[DATA EXTRACT — start]

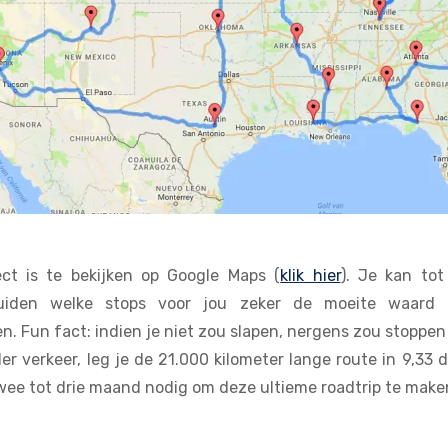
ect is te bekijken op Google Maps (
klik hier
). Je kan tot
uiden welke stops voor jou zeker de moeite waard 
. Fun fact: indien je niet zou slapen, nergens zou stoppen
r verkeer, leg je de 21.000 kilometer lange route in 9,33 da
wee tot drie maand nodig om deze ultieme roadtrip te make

[DATA EXTRACT — finish]
[DATA EXTRACT — start]

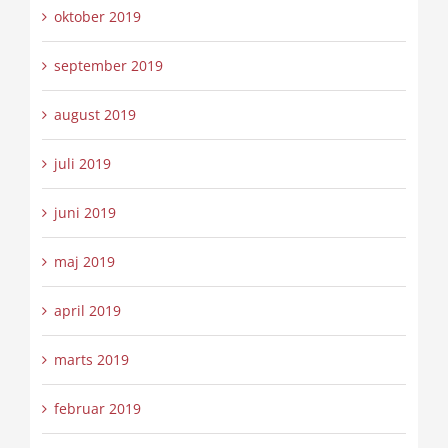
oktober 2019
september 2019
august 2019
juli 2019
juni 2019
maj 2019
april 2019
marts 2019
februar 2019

[DATA EXTRACT — finish]
[DATA EXTRACT — start]

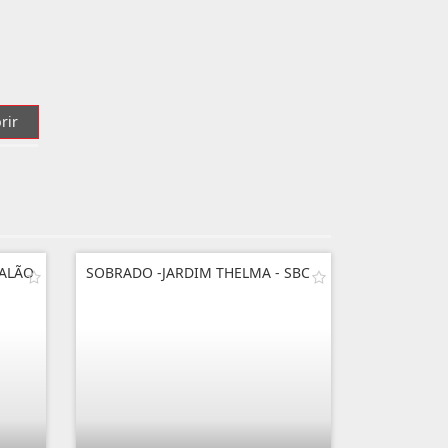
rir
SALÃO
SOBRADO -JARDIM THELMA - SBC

[DATA EXTRACT — finish]

:: WHAT IS EXPECTED ::
Quote the listing above, but only from the line that shows "ect is te bekijken" through the line that shows "wee tot drie".

:: ANSWER FOR THE TASK ::
ect is te bekijken op Google Maps (
klik hier
). Je kan tot
uiden welke stops voor jou zeker de moeite waard 
. Fun fact: indien je niet zou slapen, nergens zou stoppen
r verkeer, leg je de 21.000 kilometer lange route in 9,33 da
wee tot drie maand nodig om deze ultieme roadtrip te make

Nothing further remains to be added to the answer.